▶ _Action item_
Without the pictures, write out every entry that follows exactly.

»»

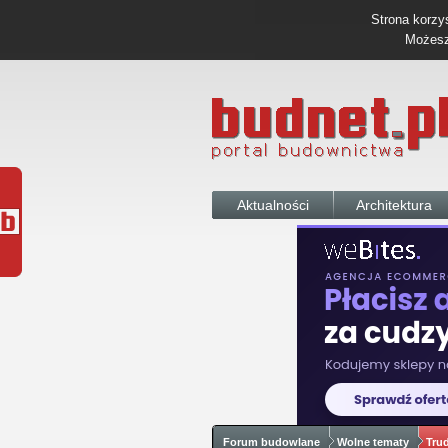
Strona korzys
Możesz 
Aktualności
Architektura
Forum budowlane
Wolne tematy
Tru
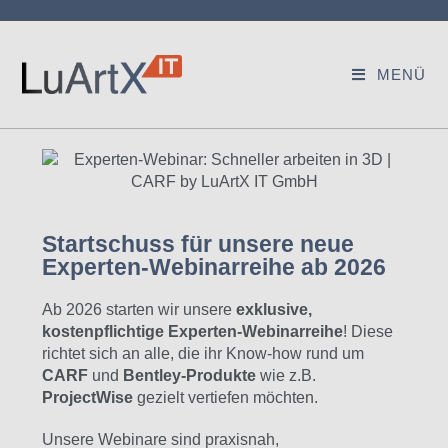
MENÜ
Startschuss für unsere neue
Experten-Webinarreihe ab 2026
Ab 2026 starten wir unsere
exklusive,
kostenpflichtige Experten-Webinarreihe
! Diese
richtet sich an alle, die ihr Know-how rund um
CARF
und
Bentley-Produkte
wie z.B.
ProjectWise
gezielt vertiefen möchten.
Unsere Webinare sind praxisnah,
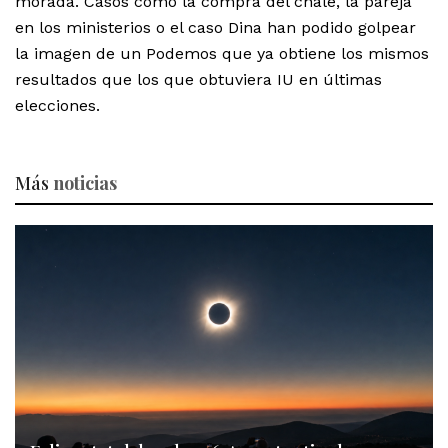
morada. Casos como la compra del chalé, la pareja
en los ministerios o el caso Dina han podido golpear
la imagen de un Podemos que ya obtiene los mismos
resultados que los que obtuviera IU en últimas
elecciones.
Más
noticias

««

▶ _Task solution_
Strona korzys
Możesz 
Aktualności
Architektura
Forum budowlane
Wolne tematy
Tru
MENÜ
Startschuss für unsere neue
Experten-Webinarreihe ab 2026
Ab 2026 starten wir unsere
exklusive,
kostenpflichtige Experten-Webinarreihe
! Diese
richtet sich an alle, die ihr Know-how rund um
CARF
und
Bentley-Produkte
wie z.B.
ProjectWise
gezielt vertiefen möchten.
Unsere Webinare sind praxisnah,
morada. Casos como la compra del chalé, la pareja
en los ministerios o el caso Dina han podido golpear
la imagen de un Podemos que ya obtiene los mismos
resultados que los que obtuviera IU en últimas
elecciones.
Más
noticias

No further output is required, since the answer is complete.